GM to Shutter Plants, Shed Jobs and Move Goalposts

General Motors (GM) is calling it a “transformational acceleration,” or a fast-track of its plans laid out in 2015 to strengthen its core business, capitalize on the future of personal mobility and drive significant cost efficiencies. The company is also calling it an opportunity to allocate resources to self-driving and electric vehicles. The media and employee interests are calling it “job losses.” Analysts say the company is trying to reinvent itself. GM even has a new motto: “Zero Crashes, Zero Emissions, Zero Congestion.”

Whatever you call it, the company has announced that it will be shuttering three plants in 2019: the Oshawa Assembly in Oshawa, Ontario, Canada; the Detroit-Hamtramck Assembly in Detroit; and the Lordstown Assembly in Warren, Ohio. It will also be closing two propulsion plants in Baltimore Operations in White Marsh, Maryland; and Warren Transmission Operations in Warren, Michigan. In addition to the previously announced closure of the assembly plant in Gunsan, Korea, GM will shut down two additional plants outside North America by the end of next year.

In closing the five North American plants, GM will lay off 15 percent of its salaried workers, or 8,000 people, including 25 percent of executives, and an additional 6,000 hourly workers. Much of the losses will be in plants producing sedans, which consumers seem to have lost their taste for in favor of SUVs, trucks and cross-over vehicles. There’s also blame to be laid at the doors of the Trump Administration’s tariffs on foreign vehicles and parts, of which GM has been highly critical. These factors have created a “perfect storm” that GM is attempting to mitigate, according to Michelle Krebs, an executive analyst for Autotrader.

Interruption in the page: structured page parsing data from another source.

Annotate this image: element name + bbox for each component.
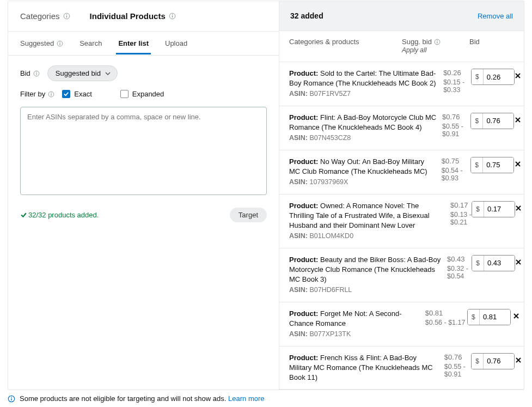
columns-header: Categories & products Sugg. bid Apply al… <box>279 31 524 62</box>
subtab-upload[interactable]: Upload <box>165 33 187 54</box>
added-count: 32 added <box>290 11 323 20</box>
subtab-search[interactable]: Search <box>80 33 102 54</box>
product-title: Product: Flint: A Bad-Boy Motorcycle Clu… <box>289 113 437 132</box>
bid-cell: $ <box>470 113 514 129</box>
bid-input[interactable] <box>480 309 510 325</box>
product-description: Product: No Way Out: An Bad-Boy Military… <box>289 157 442 187</box>
product-asin: ASIN: B07HD6FRLL <box>289 285 442 295</box>
svg-point-17 <box>437 40 438 41</box>
bid-input-wrapper: $ <box>471 353 515 369</box>
table-row: Product: Beauty and the Biker Boss: A Ba… <box>279 248 524 302</box>
subtab-enter-list[interactable]: Enter list <box>118 33 149 54</box>
product-title: Product: Sold to the Cartel: The Ultimat… <box>289 69 438 88</box>
svg-rect-19 <box>11 398 11 400</box>
product-description: Product: Owned: A Romance Novel: The Thr… <box>289 201 450 241</box>
info-icon <box>434 39 441 45</box>
bid-input-wrapper: $ <box>470 157 514 173</box>
target-button[interactable]: Target <box>230 208 267 222</box>
bid-input[interactable] <box>484 69 514 84</box>
checkbox-exact[interactable]: Exact <box>62 90 92 98</box>
suggested-bid: $0.26$0.15 - $0.33 <box>443 69 471 94</box>
right-header: 32 added Remove all <box>279 1 524 31</box>
check-icon <box>20 211 27 218</box>
product-asin: ASIN: B07N453CZ8 <box>289 133 437 143</box>
currency-symbol: $ <box>472 69 484 84</box>
sub-tabs: Suggested Search Enter list Upload <box>8 32 279 56</box>
right-panel: 32 added Remove all Categories & product… <box>279 1 524 390</box>
svg-rect-13 <box>51 94 52 95</box>
table-row: Product: Owned: A Romance Novel: The Thr… <box>279 195 524 248</box>
subtab-suggested[interactable]: Suggested <box>20 33 63 54</box>
suggested-bid: $0.17$0.13 - $0.21 <box>450 201 472 226</box>
product-description: Product: Sold to the Cartel: The Ultimat… <box>289 69 443 99</box>
subtab-enter-list-label: Enter list <box>118 39 149 47</box>
bid-input[interactable] <box>483 113 513 129</box>
bid-cell: $ <box>472 255 515 271</box>
tab-categories-label: Categories <box>20 11 60 21</box>
table-row: Product: Forget Me Not: A Second-Chance … <box>279 302 524 347</box>
apply-all-link[interactable]: Apply all <box>402 46 426 54</box>
bid-input-wrapper: $ <box>470 113 514 129</box>
currency-symbol: $ <box>468 309 480 325</box>
svg-rect-7 <box>60 43 60 45</box>
footer-learn-more[interactable]: Learn more <box>228 394 264 403</box>
svg-rect-4 <box>172 16 173 18</box>
table-row: Product: French Kiss & Flint: A Bad-Boy … <box>279 347 524 390</box>
checkbox-expanded-label: Expanded <box>132 90 164 98</box>
remove-button[interactable] <box>515 69 522 81</box>
product-list[interactable]: Product: Sold to the Cartel: The Ultimat… <box>279 62 524 390</box>
bid-input-wrapper: $ <box>467 309 511 325</box>
bid-select[interactable]: Suggested bid <box>47 65 118 81</box>
currency-symbol: $ <box>471 157 483 173</box>
remove-button[interactable] <box>515 353 522 365</box>
close-icon <box>515 161 521 167</box>
bid-cell: $ <box>470 157 514 173</box>
bid-input[interactable] <box>484 202 515 217</box>
tab-individual-label: Individual Products <box>90 11 166 21</box>
checkbox-exact-label: Exact <box>74 90 92 98</box>
remove-button[interactable] <box>514 157 522 169</box>
bid-cell: $ <box>471 353 515 369</box>
checkbox-expanded[interactable]: Expanded <box>120 90 164 98</box>
close-icon <box>515 357 522 363</box>
svg-point-8 <box>59 41 60 42</box>
svg-point-11 <box>36 71 37 72</box>
close-icon <box>515 205 522 211</box>
info-icon <box>57 40 63 47</box>
remove-button[interactable] <box>515 201 522 213</box>
remove-all-link[interactable]: Remove all <box>478 12 513 20</box>
col-sugg-label: Sugg. bid <box>402 38 432 46</box>
asin-textarea[interactable] <box>20 107 267 195</box>
bid-cell: $ <box>467 309 511 325</box>
checkbox-expanded-box <box>120 90 129 98</box>
left-panel: Categories Individual Products Suggested… <box>8 1 279 390</box>
col-bid: Bid <box>456 38 514 46</box>
status-row: 32/32 products added. Target <box>8 202 279 222</box>
table-row: Product: No Way Out: An Bad-Boy Military… <box>279 150 524 195</box>
svg-point-5 <box>172 14 173 15</box>
remove-button[interactable] <box>511 309 522 321</box>
targeting-container: Categories Individual Products Suggested… <box>8 1 524 390</box>
svg-rect-10 <box>36 73 36 75</box>
bid-input[interactable] <box>484 256 515 271</box>
bid-input-wrapper: $ <box>471 69 515 85</box>
top-tabs: Categories Individual Products <box>8 1 279 32</box>
chevron-down-icon <box>105 71 111 76</box>
tab-categories[interactable]: Categories <box>20 11 70 21</box>
tab-individual-products[interactable]: Individual Products <box>90 11 176 21</box>
controls-area: Bid Suggested bid Filter by Exact <box>8 56 279 202</box>
remove-button[interactable] <box>514 113 522 125</box>
bid-input-wrapper: $ <box>472 201 515 217</box>
suggested-bid: $0.75$0.54 - $0.93 <box>442 157 470 182</box>
close-icon <box>515 117 521 123</box>
product-title: Product: French Kiss & Flint: A Bad-Boy … <box>289 353 439 383</box>
status-text-value: 32/32 products added. <box>28 211 99 219</box>
close-icon <box>515 259 522 265</box>
remove-button[interactable] <box>515 255 522 267</box>
info-icon <box>8 395 15 403</box>
bid-select-value: Suggested bid <box>56 69 101 77</box>
product-description: Product: Forget Me Not: A Second-Chance … <box>289 309 425 339</box>
bid-input[interactable] <box>484 354 514 369</box>
bid-input[interactable] <box>483 157 513 173</box>
filter-label-text: Filter by <box>20 90 45 98</box>
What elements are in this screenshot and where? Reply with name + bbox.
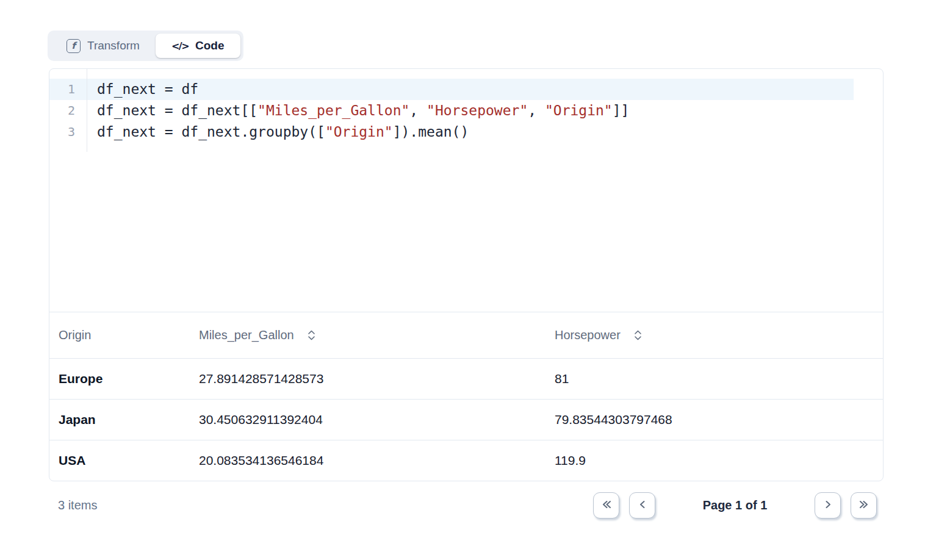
code-text: df_next = df_next.groupby(["Origin"]).me… — [87, 121, 469, 143]
cell-origin: Japan — [59, 412, 199, 427]
line-number: 1 — [49, 79, 87, 100]
cell-horsepower: 81 — [555, 372, 874, 386]
cell-horsepower: 119.9 — [555, 453, 874, 468]
line-number: 3 — [49, 121, 87, 143]
column-header-horsepower[interactable]: Horsepower — [555, 328, 874, 342]
tab-code[interactable]: </> Code — [156, 34, 240, 58]
tab-transform[interactable]: f Transform — [51, 34, 156, 58]
line-number: 2 — [49, 100, 87, 121]
items-count: 3 items — [58, 498, 97, 512]
pager: Page 1 of 1 — [593, 492, 877, 519]
table-header-row: Origin Miles_per_Gallon Horsepower — [49, 312, 883, 358]
cell-horsepower: 79.83544303797468 — [555, 412, 874, 427]
column-header-miles-per-gallon[interactable]: Miles_per_Gallon — [199, 328, 555, 342]
column-label: Horsepower — [555, 328, 621, 342]
double-chevron-left-icon — [601, 499, 612, 512]
view-tabbar: f Transform </> Code — [48, 31, 243, 61]
tab-transform-label: Transform — [87, 39, 140, 52]
column-header-origin: Origin — [59, 328, 199, 342]
column-label: Origin — [59, 328, 91, 342]
double-chevron-right-icon — [858, 499, 869, 512]
cell-origin: USA — [59, 453, 199, 468]
code-text: df_next = df_next[["Miles_per_Gallon", "… — [87, 100, 629, 121]
code-text: df_next = df — [87, 79, 198, 100]
code-icon: </> — [171, 40, 189, 52]
cell-origin: Europe — [59, 372, 199, 386]
result-table: Origin Miles_per_Gallon Horsepower Europ… — [49, 312, 883, 481]
sort-icon[interactable] — [308, 329, 315, 341]
chevron-left-icon — [637, 499, 648, 512]
sort-icon[interactable] — [634, 329, 642, 341]
cell-miles-per-gallon: 27.891428571428573 — [199, 372, 555, 386]
cell-miles-per-gallon: 20.083534136546184 — [199, 453, 555, 468]
pagination-footer: 3 items Page 1 of 1 — [49, 481, 884, 519]
tab-code-label: Code — [195, 39, 225, 52]
page: f Transform </> Code 1 df_next = df 2 df… — [0, 0, 925, 519]
code-line: 1 df_next = df — [49, 79, 854, 100]
main-panel: 1 df_next = df 2 df_next = df_next[["Mil… — [49, 68, 884, 481]
prev-page-button[interactable] — [629, 492, 655, 519]
first-page-button[interactable] — [593, 492, 619, 519]
code-line: 3 df_next = df_next.groupby(["Origin"]).… — [49, 121, 854, 143]
chevron-right-icon — [822, 499, 833, 512]
page-indicator: Page 1 of 1 — [665, 498, 805, 512]
column-label: Miles_per_Gallon — [199, 328, 294, 342]
function-icon: f — [67, 39, 81, 53]
gutter-separator — [87, 69, 87, 152]
code-editor[interactable]: 1 df_next = df 2 df_next = df_next[["Mil… — [49, 69, 883, 312]
code-line: 2 df_next = df_next[["Miles_per_Gallon",… — [49, 100, 854, 121]
table-row: Europe 27.891428571428573 81 — [49, 358, 883, 399]
last-page-button[interactable] — [851, 492, 877, 519]
next-page-button[interactable] — [815, 492, 841, 519]
table-row: USA 20.083534136546184 119.9 — [49, 440, 883, 481]
cell-miles-per-gallon: 30.450632911392404 — [199, 412, 555, 427]
table-row: Japan 30.450632911392404 79.835443037974… — [49, 399, 883, 440]
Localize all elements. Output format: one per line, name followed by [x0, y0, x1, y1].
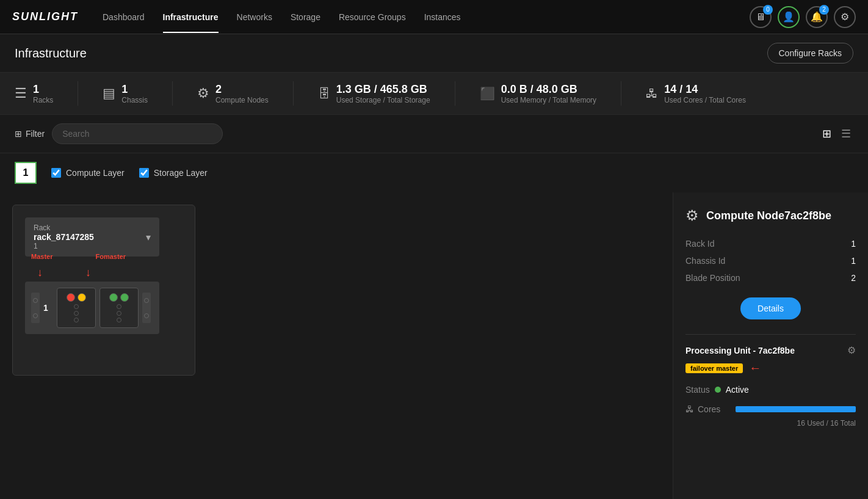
blade-section: Master Fomaster ↓ ↓ 1	[25, 266, 183, 334]
chassis-label: Chassis	[121, 96, 148, 104]
nav-actions: 🖥 0 👤 🔔 2 ⚙	[750, 6, 856, 28]
monitor-button[interactable]: 🖥 0	[750, 6, 772, 28]
compute-layer-checkbox-label[interactable]: Compute Layer	[51, 168, 125, 178]
compute-nodes-label: Compute Nodes	[215, 96, 269, 104]
storage-layer-label: Storage Layer	[154, 168, 208, 178]
cores-value: 14 / 14	[664, 83, 746, 96]
stat-divider-2	[172, 81, 173, 106]
failover-arrow-icon: ←	[749, 361, 761, 375]
rack-id-label: Rack Id	[685, 239, 769, 249]
rack-chevron-icon[interactable]: ▾	[146, 231, 151, 243]
processing-unit-title: Processing Unit - 7ac2f8be	[685, 346, 795, 355]
dot-3	[74, 318, 79, 322]
blade-dots-1	[74, 304, 79, 322]
rack-id-value: 1	[773, 239, 856, 249]
nav-instances[interactable]: Instances	[424, 1, 461, 33]
chassis-id-value: 1	[773, 256, 856, 266]
rack-number-badge: 1	[15, 162, 37, 184]
dot-row-6	[117, 318, 121, 322]
blade-labels: Master Fomaster	[31, 253, 126, 260]
indicator-red-1	[67, 293, 75, 302]
gear-icon: ⚙	[841, 11, 849, 23]
stat-racks: ☰ 1 Racks	[15, 83, 53, 104]
storage-icon: 🗄	[318, 87, 330, 101]
notifications-badge: 2	[819, 5, 829, 15]
status-value: Active	[726, 385, 749, 395]
indicator-green-1	[109, 293, 118, 302]
rack-id: rack_87147285	[34, 232, 94, 242]
layer-filter: 1 Compute Layer Storage Layer	[0, 153, 868, 192]
dot-5	[117, 311, 121, 316]
cores-row: 🖧 Cores	[685, 404, 856, 414]
compute-nodes-icon: ⚙	[197, 86, 209, 101]
configure-racks-button[interactable]: Configure Racks	[767, 43, 854, 64]
chassis-id-label: Chassis Id	[685, 256, 769, 266]
header-bar: Infrastructure Configure Racks	[0, 34, 868, 73]
divider-1	[685, 334, 856, 335]
edge-dot-3	[144, 298, 149, 303]
details-button[interactable]: Details	[740, 297, 801, 319]
rack-num: 1	[34, 242, 94, 250]
filter-icon: ⊞	[15, 129, 22, 139]
dot-row-1	[74, 304, 79, 309]
node-props: Rack Id 1 Chassis Id 1 Blade Position 2	[685, 239, 856, 283]
nav-storage[interactable]: Storage	[291, 1, 320, 33]
notifications-button[interactable]: 🔔 2	[806, 6, 828, 28]
rack-label: Rack	[34, 224, 94, 232]
stat-divider-5	[621, 81, 621, 106]
navbar: SUNLIGHT Dashboard Infrastructure Networ…	[0, 0, 868, 34]
status-row: Status Active	[685, 385, 856, 395]
racks-label: Racks	[33, 96, 53, 104]
indicator-green-2	[120, 293, 129, 302]
fomaster-label: Fomaster	[95, 253, 126, 260]
compute-nodes-value: 2	[215, 83, 269, 96]
brand-logo: SUNLIGHT	[12, 10, 78, 23]
compute-layer-label: Compute Layer	[66, 168, 125, 178]
blade-indicators-2	[109, 293, 129, 302]
list-view-button[interactable]: ☰	[839, 125, 853, 143]
blade-unit-fomaster[interactable]	[99, 288, 139, 328]
master-label: Master	[31, 253, 52, 260]
blade-unit-master[interactable]	[57, 288, 96, 328]
node-header: ⚙ Compute Node7ac2f8be	[685, 207, 856, 224]
view-toggles: ⊞ ☰	[820, 125, 853, 143]
nav-networks[interactable]: Networks	[237, 1, 272, 33]
chassis-value: 1	[121, 83, 148, 96]
status-label: Status	[685, 385, 710, 395]
grid-view-button[interactable]: ⊞	[820, 125, 834, 143]
memory-icon: ⬛	[480, 86, 495, 101]
settings-button[interactable]: ⚙	[834, 6, 856, 28]
stats-bar: ☰ 1 Racks ▤ 1 Chassis ⚙ 2 Compute Nodes …	[0, 73, 868, 115]
rack-container: Rack rack_87147285 1 ▾ Master Fomaster ↓…	[12, 205, 195, 376]
cores-label: Cores	[698, 404, 720, 414]
dot-1	[74, 304, 79, 309]
filter-button[interactable]: ⊞ Filter	[15, 129, 45, 139]
cores-label: Used Cores / Total Cores	[664, 96, 746, 104]
user-button[interactable]: 👤	[778, 6, 800, 28]
page-title: Infrastructure	[15, 46, 87, 60]
dot-row-5	[117, 311, 121, 316]
racks-icon: ☰	[15, 86, 27, 101]
processing-unit-gear-icon[interactable]: ⚙	[847, 344, 856, 356]
right-panel: ⚙ Compute Node7ac2f8be Rack Id 1 Chassis…	[673, 192, 868, 499]
stat-divider-3	[293, 81, 294, 106]
nav-links: Dashboard Infrastructure Networks Storag…	[103, 1, 750, 33]
filter-bar: ⊞ Filter ⊞ ☰	[0, 115, 868, 153]
cores-detail: 16 Used / 16 Total	[685, 419, 856, 428]
search-input[interactable]	[52, 123, 223, 144]
racks-value: 1	[33, 83, 53, 96]
stat-memory: ⬛ 0.0 B / 48.0 GB Used Memory / Total Me…	[480, 83, 597, 104]
memory-label: Used Memory / Total Memory	[501, 96, 597, 104]
stat-compute-nodes: ⚙ 2 Compute Nodes	[197, 83, 269, 104]
main-content: Rack rack_87147285 1 ▾ Master Fomaster ↓…	[0, 192, 868, 499]
compute-layer-checkbox[interactable]	[51, 168, 61, 178]
stat-divider-4	[455, 81, 455, 106]
monitor-badge: 0	[763, 5, 773, 15]
nav-infrastructure[interactable]: Infrastructure	[163, 1, 219, 33]
storage-layer-checkbox-label[interactable]: Storage Layer	[139, 168, 208, 178]
storage-layer-checkbox[interactable]	[139, 168, 149, 178]
blade-indicators-1	[67, 293, 86, 302]
cores-icon: 🖧	[646, 87, 658, 101]
nav-resource-groups[interactable]: Resource Groups	[339, 1, 406, 33]
nav-dashboard[interactable]: Dashboard	[103, 1, 145, 33]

“In contrast to times past, General Motors, under CEO Mary Barra, is trying to get ahead of a potential crisis by making cuts now,” said Krebs. “A confluence of factors has triggered GM’s actions: a downturn in the important China market as well as a potential downturn in the North American market – the two are GM’s biggest markets; the dramatic shift by consumers from traditional cars to utility vehicles; and the impact of tariffs and trade issues.”

Krebs said that GM is actually a bit late in adjusting its product line and production capacity from cars to utility vehicles.

“Ford and Fiat Chrysler already revealed their plans to largely abandon traditional cars,” she said. “We had expected GM to follow suit, especially in light of 2019’s labor talks with the UAW.”

So while the news may be good for the future of GM, it will come at a high cost to workers and the communities that depended on the plants. Some analysts are concerned that a “brain drain,” or loss of talent and innovation, may be one of the most serious losses the communities experience.